Anybody who is in the public eye is also a likely litigation target, no matter what profession he or she is in.
"It could be the smallest pond in the entire world, but if you are a big fish in that pond, you will be perceived as having deep pockets," Salvatore said.
If you fall into either of these categories, an umbrella policy may be worth your while.
Looking at litigation costs
The potential costs of a lawsuit can be great.
According to a national sampling, the mean compensatory award exceeds $700,000 and has grown every year since 1991.
About 40 percent of compensatory judgments exceed $100,000 and more than 10 percent are above $1 million. These figures do not include punitive awards or legal fees.
Liability insurance covers all judgments (up to a pre-determined amount) and legal expenses. In most cases, the insurer will provide a lawyer to defend your case.
Coverage for "that legal defense is what is so important. You could have done nothing wrong but that doesn't mean you aren't going to be accused," said Salvatore.
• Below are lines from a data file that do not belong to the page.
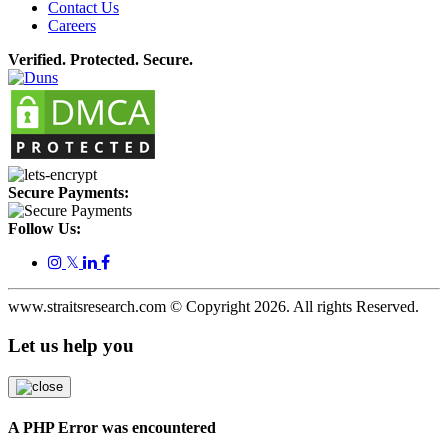
Contact Us
Careers
Verified. Protected. Secure.
Secure Payments:
Follow Us:
𝕏
www.straitsresearch.com © Copyright
2026
. All rights Reserved.
Let us help you
A PHP Error was encountered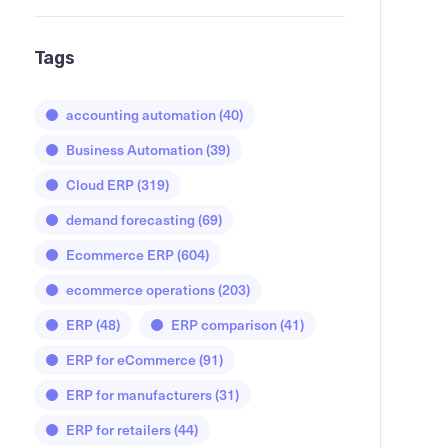
Tags
accounting automation
(40)
Business Automation
(39)
Cloud ERP
(319)
demand forecasting
(69)
Ecommerce ERP
(604)
ecommerce operations
(203)
ERP
(48)
ERP comparison
(41)
ERP for eCommerce
(91)
ERP for manufacturers
(31)
ERP for retailers
(44)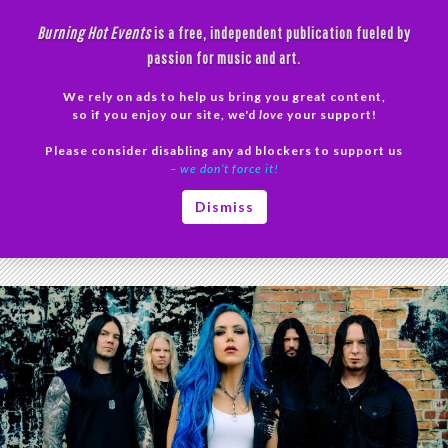
Skip
Burning Hot Events
is a free, independent publication fueled by
to
passion for music and art.
content
We rely on ads to help us bring you great content,
Search
so if you enjoy our site, we'd
love
your support!
Please consider disabling any ad blockers to support us
PRIMAR
– we don’t force it!
MENU
Tag Archives: Alyssa White-Gluz
Dismiss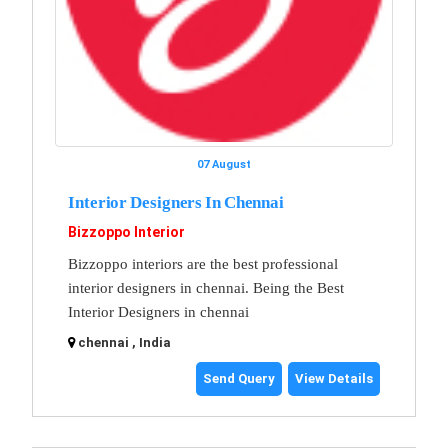
07 August
Interior Designers In Chennai
Bizzoppo Interior
Bizzoppo interiors are the best professional
interior designers in chennai. Being the Best
Interior Designers in chennai
chennai , India
Send Query
View Details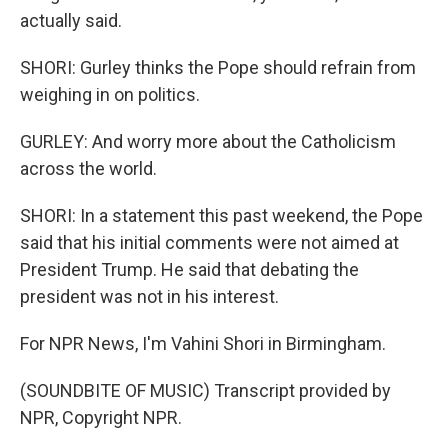
actually said.
SHORI: Gurley thinks the Pope should refrain from
weighing in on politics.
GURLEY: And worry more about the Catholicism
across the world.
SHORI: In a statement this past weekend, the Pope
said that his initial comments were not aimed at
President Trump. He said that debating the
president was not in his interest.
For NPR News, I'm Vahini Shori in Birmingham.
(SOUNDBITE OF MUSIC) Transcript provided by
NPR, Copyright NPR.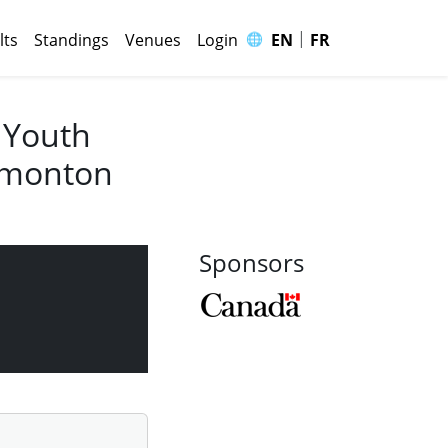
|
🌐
lts
Standings
Venues
Login
EN
FR
 Youth
Edmonton
Sponsors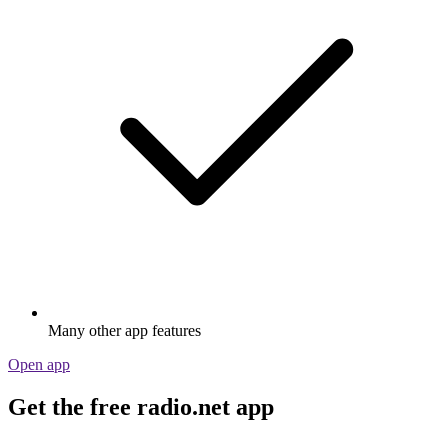
Many other app features
Open app
Get the free radio.net app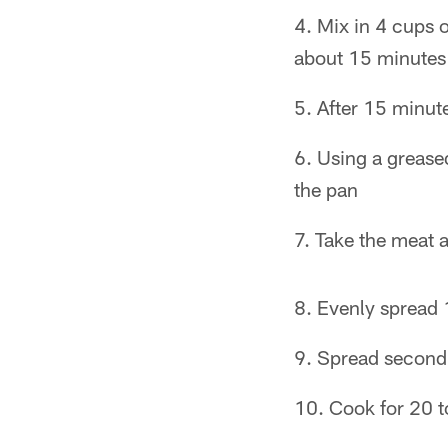
Mix in 4 cups 
about 15 minutes
After 15 minut
Using a greased
the pan
Take the meat a
Evenly spread 
Spread second 
Cook for 20 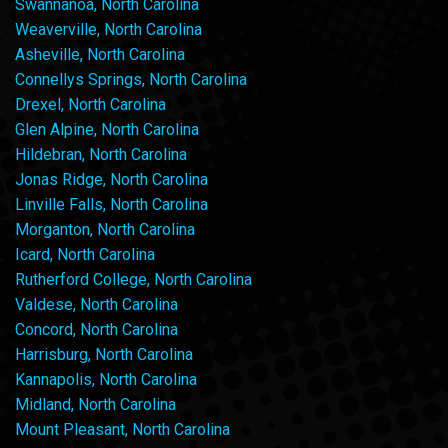
Swannanoa, North Carolina
Weaverville, North Carolina
Asheville, North Carolina
Connellys Springs, North Carolina
Drexel, North Carolina
Glen Alpine, North Carolina
Hildebran, North Carolina
Jonas Ridge, North Carolina
Linville Falls, North Carolina
Morganton, North Carolina
Icard, North Carolina
Rutherford College, North Carolina
Valdese, North Carolina
Concord, North Carolina
Harrisburg, North Carolina
Kannapolis, North Carolina
Midland, North Carolina
Mount Pleasant, North Carolina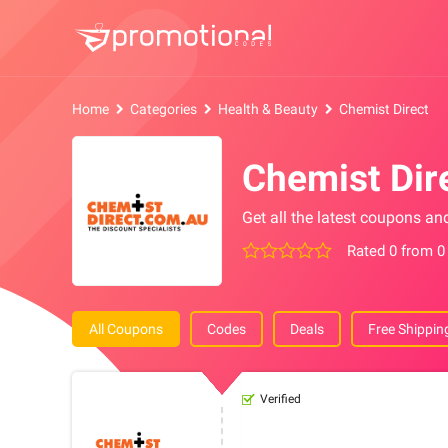
Home
Categories
Health & Beauty
Chemist Direct
Chemist Dir
Get all the latest coupons an
Rated 0 from 0
All Coupons
Codes
Deals
Free Shippin
Verified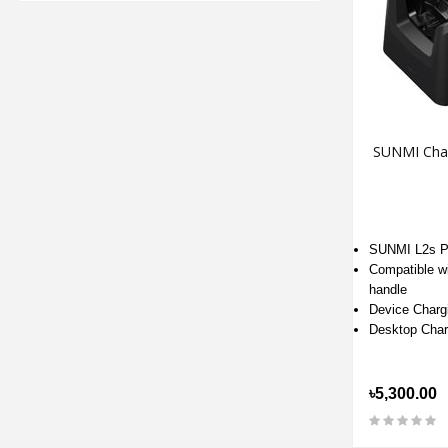
SUNMI Char
SUNMI L2s P
Compatible wi
handle
Device Charg
Desktop Char
৳5,300.00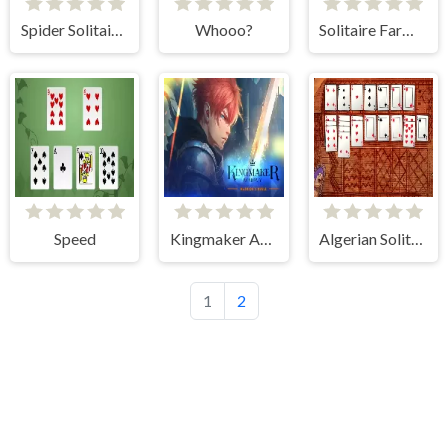
Spider Solitaire 1 Suit
Whooo?
Solitaire Farm: Seasons
Speed
Kingmaker Academy: Warrior's Duels
Algerian Solitaire
1
2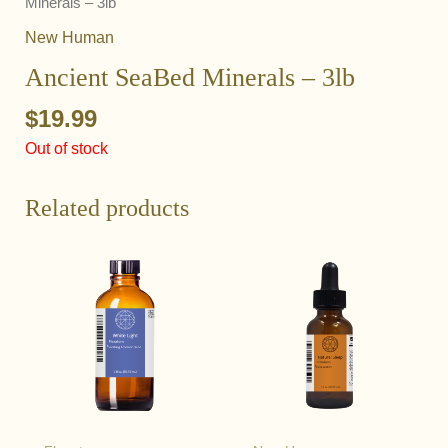
Minerals – 3lb
New Human
Ancient SeaBed Minerals – 3lb
$
19.99
Out of stock
Related products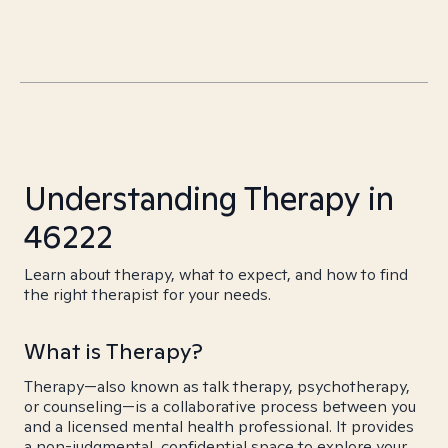
Understanding Therapy in
46222
Learn about therapy, what to expect, and how to find
the right therapist for your needs.
What is Therapy?
Therapy—also known as talk therapy, psychotherapy,
or counseling—is a collaborative process between you
and a licensed mental health professional. It provides
a non-judgmental, confidential space to explore your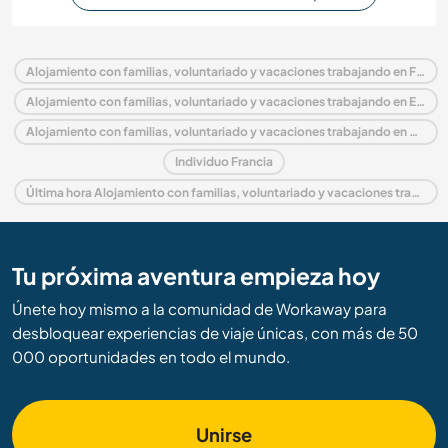
Alojamiento con familias, voluntariado y vacaciones trabajando en Francia
Alojamiento con familias, voluntariado y vacaciones trabajando en Europa
Alojamiento con familias, voluntariado y vacaciones trabajando en Borgoña
Individuo Francia
Última hora Alojamiento con familias, voluntariado y vacaciones trabajando en Francia
Tu próxima aventura empieza hoy
Únete hoy mismo a la comunidad de Workaway para
desbloquear experiencias de viaje únicas, con más de 50
000 oportunidades en todo el mundo.
Unirse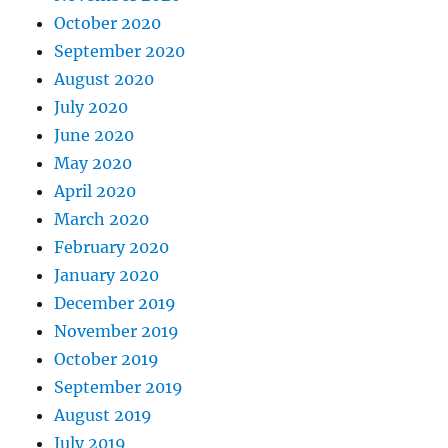
October 2020
September 2020
August 2020
July 2020
June 2020
May 2020
April 2020
March 2020
February 2020
January 2020
December 2019
November 2019
October 2019
September 2019
August 2019
July 2019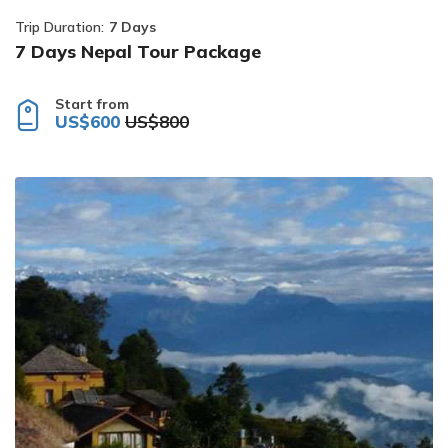
Trip Duration:
7 Days
7 Days Nepal Tour Package
Start from
US$600
US$800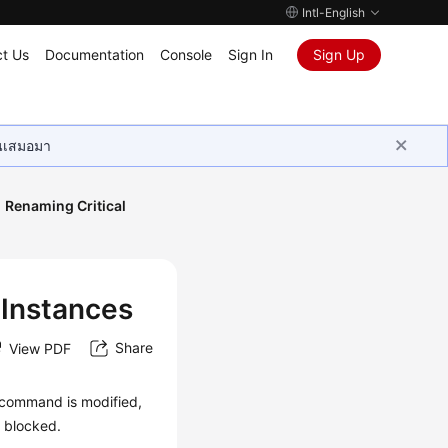
Intl-English
t Us
Documentation
Console
Sign In
Sign Up
ุนเสมอมา
Renaming Critical
 Instances
Share
View PDF
 command is modified,
s blocked.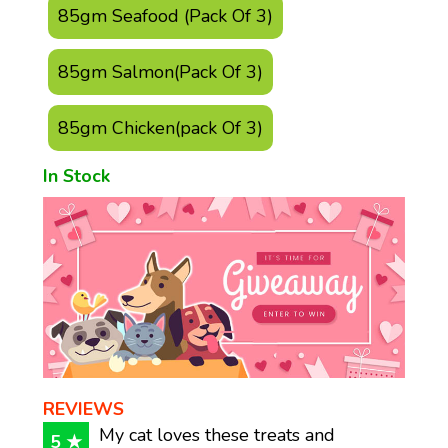
85gm Seafood (Pack Of 3)
85gm Salmon(Pack Of 3)
85gm Chicken(pack Of 3)
In Stock
REVIEWS
My cat loves these treats and
5 ★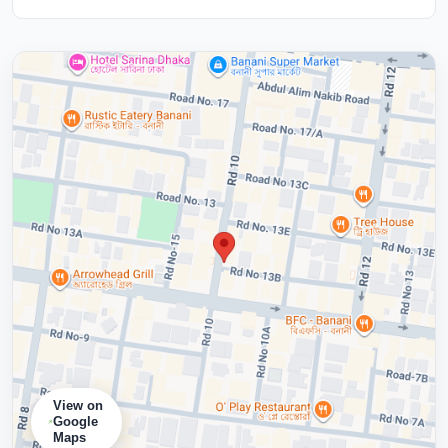
View on
Google
Maps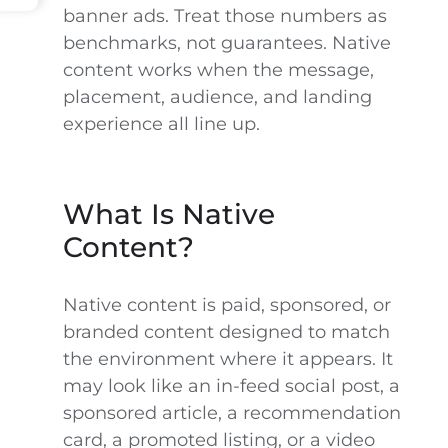
banner ads. Treat those numbers as
benchmarks, not guarantees. Native
content works when the message,
placement, audience, and landing
experience all line up.
What Is Native
Content?
Native content is paid, sponsored, or
branded content designed to match
the environment where it appears. It
may look like an in-feed social post, a
sponsored article, a recommendation
card, a promoted listing, or a video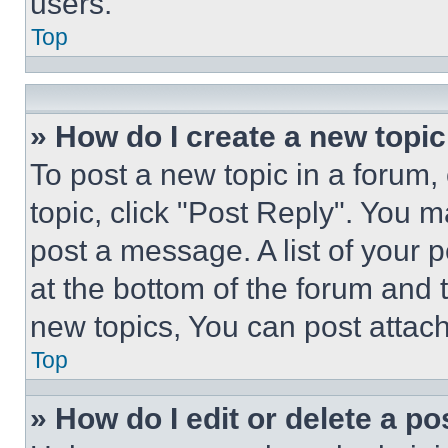
users.
Top
» How do I create a new topic
To post a new topic in a forum, 
topic, click "Post Reply". You 
post a message. A list of your 
at the bottom of the forum and
new topics, You can post attac
Top
» How do I edit or delete a po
Because it is in the insurer's interest to keep costs down, it is at their discretion whether to settle the case or proceed with a defense. However, the cost of your defense will not be deducted from your liability limit. Those funds are reserved for settlement or judgment payments.
Reading the fine print
When choosing an umbrella policy, you should be clear about what the policy will and won't cover.
If you run a home-based business, for example, you will most likely need a business liability policy in addition to any personal coverage you have. That's because a personal liability policy will not cover any injuries incurred while someone is on your property for the purposes of conducting business.
Business liability insurance differs from professional liability coverage, which protects a worker in the event of a malpractice suit.
If you engage in any high-risk activities, such as race-car driving or sky-diving, you will want to disclose that information to your insurer. Coverage for related accidents or property damage will likely require additional premiums.
Above all, make sure your liability limit matches or exceed your total worth.
"If you're involved in an accident and you're at fault
$500,000 may not be enough," said Griffin. "Do you really want to lose your house because you failed to spend an extra couple of hundred bucks?"